Pattaya présente un marché plus segmenté. La côte de Jomtien et Pratumnak offre encore des décotes notables sur des projets de moins de dix ans, avec un accès mer correct. Le volume de l’offre y est tel que les vendeurs acceptent plus facilement de négocier.
Koh Samui reste un marché plus confidentiel avec moins de projets enregistrés sous le Condominium Act. La majorité des biens proposés aux étrangers y sont en leasehold. Pour un achat en pleine propriété, le choix est restreint, ce qui limite les opportunités mais protège aussi contre la sur-offre.
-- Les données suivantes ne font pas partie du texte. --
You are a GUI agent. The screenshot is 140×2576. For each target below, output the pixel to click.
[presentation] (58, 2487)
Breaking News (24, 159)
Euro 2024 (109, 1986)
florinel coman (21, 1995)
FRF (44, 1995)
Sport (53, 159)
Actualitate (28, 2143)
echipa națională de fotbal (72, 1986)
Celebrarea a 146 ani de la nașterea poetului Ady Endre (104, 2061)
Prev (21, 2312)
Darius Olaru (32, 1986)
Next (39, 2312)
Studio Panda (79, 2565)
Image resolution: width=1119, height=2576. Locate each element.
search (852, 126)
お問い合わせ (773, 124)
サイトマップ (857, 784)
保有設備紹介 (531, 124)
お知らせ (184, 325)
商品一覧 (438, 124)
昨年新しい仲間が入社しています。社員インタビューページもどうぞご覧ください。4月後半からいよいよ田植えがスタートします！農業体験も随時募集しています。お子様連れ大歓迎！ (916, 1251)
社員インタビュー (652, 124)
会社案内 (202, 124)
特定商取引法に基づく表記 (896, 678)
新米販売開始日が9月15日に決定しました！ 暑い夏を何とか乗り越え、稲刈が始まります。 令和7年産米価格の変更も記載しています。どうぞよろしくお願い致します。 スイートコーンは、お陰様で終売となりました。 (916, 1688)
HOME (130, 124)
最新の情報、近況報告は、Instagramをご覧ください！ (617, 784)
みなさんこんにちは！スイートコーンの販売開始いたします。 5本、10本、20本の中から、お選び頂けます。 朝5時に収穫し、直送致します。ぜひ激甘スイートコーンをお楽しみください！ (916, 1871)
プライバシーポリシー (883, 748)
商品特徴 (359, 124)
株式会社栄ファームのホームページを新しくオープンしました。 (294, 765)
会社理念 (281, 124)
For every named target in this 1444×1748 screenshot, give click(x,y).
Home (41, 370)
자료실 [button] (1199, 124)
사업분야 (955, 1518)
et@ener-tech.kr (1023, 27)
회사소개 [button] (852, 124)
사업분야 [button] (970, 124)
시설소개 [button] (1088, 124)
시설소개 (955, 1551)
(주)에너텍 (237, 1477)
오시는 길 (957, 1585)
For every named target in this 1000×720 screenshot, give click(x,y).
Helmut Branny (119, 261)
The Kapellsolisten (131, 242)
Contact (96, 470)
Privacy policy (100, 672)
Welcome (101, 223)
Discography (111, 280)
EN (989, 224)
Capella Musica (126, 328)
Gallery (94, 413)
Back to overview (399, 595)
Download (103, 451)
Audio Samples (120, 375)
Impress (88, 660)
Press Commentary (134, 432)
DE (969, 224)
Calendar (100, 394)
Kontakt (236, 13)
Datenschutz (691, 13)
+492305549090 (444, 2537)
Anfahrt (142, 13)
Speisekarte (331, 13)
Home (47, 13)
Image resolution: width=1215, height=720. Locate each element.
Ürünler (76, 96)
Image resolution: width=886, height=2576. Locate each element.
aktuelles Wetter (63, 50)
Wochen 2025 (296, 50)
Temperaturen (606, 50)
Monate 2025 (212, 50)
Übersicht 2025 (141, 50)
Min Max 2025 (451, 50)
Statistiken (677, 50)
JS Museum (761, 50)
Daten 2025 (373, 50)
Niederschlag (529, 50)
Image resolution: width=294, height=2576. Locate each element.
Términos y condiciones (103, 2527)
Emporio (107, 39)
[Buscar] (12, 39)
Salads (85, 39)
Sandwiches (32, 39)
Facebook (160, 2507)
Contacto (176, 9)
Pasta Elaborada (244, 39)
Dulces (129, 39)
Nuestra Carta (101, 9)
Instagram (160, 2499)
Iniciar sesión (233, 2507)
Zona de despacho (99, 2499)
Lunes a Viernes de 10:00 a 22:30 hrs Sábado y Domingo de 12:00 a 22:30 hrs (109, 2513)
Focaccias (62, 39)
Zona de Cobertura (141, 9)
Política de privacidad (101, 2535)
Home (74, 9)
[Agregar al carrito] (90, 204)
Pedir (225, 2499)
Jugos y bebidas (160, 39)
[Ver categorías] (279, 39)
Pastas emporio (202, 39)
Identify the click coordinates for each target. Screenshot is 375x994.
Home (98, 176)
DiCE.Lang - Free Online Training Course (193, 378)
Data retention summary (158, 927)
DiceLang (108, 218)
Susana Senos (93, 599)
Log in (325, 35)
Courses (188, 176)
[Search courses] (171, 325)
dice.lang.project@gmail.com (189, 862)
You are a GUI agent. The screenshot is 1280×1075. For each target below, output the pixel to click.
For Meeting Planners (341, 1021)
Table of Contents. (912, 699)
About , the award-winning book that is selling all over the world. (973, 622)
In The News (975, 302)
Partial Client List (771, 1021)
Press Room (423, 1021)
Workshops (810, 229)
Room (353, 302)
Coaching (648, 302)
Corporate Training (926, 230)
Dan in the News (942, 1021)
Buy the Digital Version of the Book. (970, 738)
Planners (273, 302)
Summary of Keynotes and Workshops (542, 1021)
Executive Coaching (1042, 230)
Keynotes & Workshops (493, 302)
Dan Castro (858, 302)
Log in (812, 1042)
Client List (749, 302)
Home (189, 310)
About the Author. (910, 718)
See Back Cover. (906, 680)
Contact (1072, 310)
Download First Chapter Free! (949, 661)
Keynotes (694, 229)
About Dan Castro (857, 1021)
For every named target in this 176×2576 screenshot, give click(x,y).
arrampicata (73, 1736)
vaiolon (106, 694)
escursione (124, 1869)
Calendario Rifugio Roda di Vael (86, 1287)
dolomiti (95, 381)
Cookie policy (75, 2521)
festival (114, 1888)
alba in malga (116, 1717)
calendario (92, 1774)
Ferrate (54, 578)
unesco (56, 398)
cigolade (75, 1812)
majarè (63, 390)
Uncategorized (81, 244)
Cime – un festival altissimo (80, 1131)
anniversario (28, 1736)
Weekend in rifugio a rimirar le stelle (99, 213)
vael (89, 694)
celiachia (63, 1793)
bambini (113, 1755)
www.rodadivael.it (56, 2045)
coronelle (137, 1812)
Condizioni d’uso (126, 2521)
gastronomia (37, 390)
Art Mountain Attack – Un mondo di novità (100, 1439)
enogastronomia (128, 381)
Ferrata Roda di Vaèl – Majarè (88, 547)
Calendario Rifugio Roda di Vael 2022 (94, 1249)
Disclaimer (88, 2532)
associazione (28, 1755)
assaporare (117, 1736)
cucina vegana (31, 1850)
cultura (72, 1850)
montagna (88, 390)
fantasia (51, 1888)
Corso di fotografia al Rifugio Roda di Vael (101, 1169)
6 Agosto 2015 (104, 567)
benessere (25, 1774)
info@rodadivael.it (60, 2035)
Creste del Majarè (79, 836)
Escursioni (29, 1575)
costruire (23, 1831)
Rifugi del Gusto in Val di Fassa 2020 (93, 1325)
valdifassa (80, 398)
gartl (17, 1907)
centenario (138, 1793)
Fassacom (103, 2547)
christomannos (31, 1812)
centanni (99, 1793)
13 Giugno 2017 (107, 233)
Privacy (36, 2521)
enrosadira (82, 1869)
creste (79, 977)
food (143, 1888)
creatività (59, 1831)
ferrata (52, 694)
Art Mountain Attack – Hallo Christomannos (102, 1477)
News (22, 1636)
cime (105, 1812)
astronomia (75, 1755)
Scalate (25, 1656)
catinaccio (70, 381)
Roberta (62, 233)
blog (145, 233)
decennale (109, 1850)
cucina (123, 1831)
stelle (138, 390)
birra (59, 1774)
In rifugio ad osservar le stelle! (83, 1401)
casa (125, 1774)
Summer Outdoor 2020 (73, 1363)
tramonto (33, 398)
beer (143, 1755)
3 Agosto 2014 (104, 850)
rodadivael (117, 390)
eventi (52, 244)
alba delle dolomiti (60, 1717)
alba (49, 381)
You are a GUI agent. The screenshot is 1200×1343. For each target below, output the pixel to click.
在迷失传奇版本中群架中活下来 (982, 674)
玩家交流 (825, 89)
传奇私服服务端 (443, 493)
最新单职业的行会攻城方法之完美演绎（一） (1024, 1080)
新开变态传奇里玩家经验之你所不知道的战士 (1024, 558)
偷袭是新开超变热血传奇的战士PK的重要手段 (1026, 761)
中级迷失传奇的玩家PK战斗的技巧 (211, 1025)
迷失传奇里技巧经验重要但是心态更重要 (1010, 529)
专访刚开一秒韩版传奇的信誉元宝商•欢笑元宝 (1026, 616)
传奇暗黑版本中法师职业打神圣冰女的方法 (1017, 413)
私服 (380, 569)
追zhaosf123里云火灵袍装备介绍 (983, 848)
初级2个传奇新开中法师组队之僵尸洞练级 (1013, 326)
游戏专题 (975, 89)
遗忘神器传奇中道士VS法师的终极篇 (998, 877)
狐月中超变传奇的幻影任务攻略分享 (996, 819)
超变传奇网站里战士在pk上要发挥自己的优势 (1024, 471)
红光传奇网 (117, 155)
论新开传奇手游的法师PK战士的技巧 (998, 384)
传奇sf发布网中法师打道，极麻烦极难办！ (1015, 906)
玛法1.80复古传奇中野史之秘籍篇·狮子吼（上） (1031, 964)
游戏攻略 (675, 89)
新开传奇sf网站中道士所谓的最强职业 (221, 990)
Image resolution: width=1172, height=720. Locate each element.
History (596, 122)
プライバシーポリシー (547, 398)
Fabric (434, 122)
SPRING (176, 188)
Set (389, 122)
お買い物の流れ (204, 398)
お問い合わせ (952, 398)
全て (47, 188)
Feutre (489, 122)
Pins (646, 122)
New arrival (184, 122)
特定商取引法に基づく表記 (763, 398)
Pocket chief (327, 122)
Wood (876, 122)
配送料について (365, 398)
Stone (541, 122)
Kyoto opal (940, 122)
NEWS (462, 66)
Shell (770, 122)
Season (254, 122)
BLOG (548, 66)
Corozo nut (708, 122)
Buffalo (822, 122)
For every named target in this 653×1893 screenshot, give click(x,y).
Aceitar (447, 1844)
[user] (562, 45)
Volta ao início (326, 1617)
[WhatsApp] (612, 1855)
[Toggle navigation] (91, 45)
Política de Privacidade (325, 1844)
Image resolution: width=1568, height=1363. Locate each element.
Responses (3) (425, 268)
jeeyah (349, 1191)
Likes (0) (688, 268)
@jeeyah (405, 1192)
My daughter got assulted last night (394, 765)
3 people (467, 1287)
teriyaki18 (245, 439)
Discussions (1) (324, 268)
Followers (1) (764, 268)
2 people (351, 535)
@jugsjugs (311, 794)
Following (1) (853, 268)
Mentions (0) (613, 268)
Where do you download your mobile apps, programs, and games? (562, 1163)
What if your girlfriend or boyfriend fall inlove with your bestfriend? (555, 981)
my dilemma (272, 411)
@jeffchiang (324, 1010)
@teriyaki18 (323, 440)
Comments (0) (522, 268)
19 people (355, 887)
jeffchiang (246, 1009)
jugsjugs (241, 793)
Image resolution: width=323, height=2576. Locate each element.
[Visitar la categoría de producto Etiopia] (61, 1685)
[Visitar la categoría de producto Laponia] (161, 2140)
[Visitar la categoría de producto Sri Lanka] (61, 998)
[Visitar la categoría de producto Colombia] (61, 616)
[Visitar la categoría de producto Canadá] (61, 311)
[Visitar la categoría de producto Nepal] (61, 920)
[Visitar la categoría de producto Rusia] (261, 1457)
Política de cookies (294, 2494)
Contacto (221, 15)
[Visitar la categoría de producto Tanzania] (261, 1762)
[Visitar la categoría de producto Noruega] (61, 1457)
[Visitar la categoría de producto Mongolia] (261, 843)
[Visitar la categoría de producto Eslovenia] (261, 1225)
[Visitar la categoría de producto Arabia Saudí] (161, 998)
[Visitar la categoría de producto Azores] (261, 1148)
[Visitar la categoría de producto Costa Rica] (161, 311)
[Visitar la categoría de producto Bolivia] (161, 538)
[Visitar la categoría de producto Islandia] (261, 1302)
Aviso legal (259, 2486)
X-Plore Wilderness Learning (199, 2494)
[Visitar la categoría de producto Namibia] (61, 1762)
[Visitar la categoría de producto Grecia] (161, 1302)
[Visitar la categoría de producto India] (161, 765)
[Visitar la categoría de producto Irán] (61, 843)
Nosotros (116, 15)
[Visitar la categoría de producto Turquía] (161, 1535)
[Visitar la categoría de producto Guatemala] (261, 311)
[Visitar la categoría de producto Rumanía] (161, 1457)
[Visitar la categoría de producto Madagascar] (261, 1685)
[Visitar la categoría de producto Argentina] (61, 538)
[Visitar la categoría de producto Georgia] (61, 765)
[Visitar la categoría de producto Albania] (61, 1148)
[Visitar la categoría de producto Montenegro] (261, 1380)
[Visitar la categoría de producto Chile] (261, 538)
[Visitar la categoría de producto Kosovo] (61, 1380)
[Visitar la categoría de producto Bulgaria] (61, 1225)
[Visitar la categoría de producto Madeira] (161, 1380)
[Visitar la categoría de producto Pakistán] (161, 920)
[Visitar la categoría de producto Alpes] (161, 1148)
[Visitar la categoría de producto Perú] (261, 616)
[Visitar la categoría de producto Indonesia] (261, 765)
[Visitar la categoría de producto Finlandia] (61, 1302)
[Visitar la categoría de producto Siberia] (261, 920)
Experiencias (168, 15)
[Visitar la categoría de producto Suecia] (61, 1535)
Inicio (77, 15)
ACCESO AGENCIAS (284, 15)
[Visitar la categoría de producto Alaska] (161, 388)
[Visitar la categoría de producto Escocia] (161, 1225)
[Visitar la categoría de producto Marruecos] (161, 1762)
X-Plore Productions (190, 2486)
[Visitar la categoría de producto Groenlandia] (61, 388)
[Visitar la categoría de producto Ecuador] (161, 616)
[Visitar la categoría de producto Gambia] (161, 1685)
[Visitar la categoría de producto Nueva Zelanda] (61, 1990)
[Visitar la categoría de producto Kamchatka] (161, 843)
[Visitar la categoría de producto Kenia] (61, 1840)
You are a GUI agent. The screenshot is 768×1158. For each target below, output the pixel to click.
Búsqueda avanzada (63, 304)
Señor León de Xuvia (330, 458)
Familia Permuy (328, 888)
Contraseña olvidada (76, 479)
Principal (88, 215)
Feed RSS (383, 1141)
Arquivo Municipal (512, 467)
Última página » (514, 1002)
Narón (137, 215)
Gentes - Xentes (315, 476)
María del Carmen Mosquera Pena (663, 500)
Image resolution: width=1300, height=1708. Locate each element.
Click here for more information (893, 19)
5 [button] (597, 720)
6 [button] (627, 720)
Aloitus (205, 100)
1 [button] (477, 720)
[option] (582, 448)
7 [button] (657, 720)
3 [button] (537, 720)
Repérer une vraie bonne affaire sur un condominium en bord de mer en Thaïlande repose moins sur le prix affiché que sur la vérification du statut juridique, l’état financier de la copropriété et le réalisme du rendement locatif. Les décotes les plus intéressantes se trouvent aujourd’hui sur le segment revente dans les zones de sur-offre, à condition d’y consacrer le temps d’une due diligence sérieuse avec un avocat local indépendant du vendeur.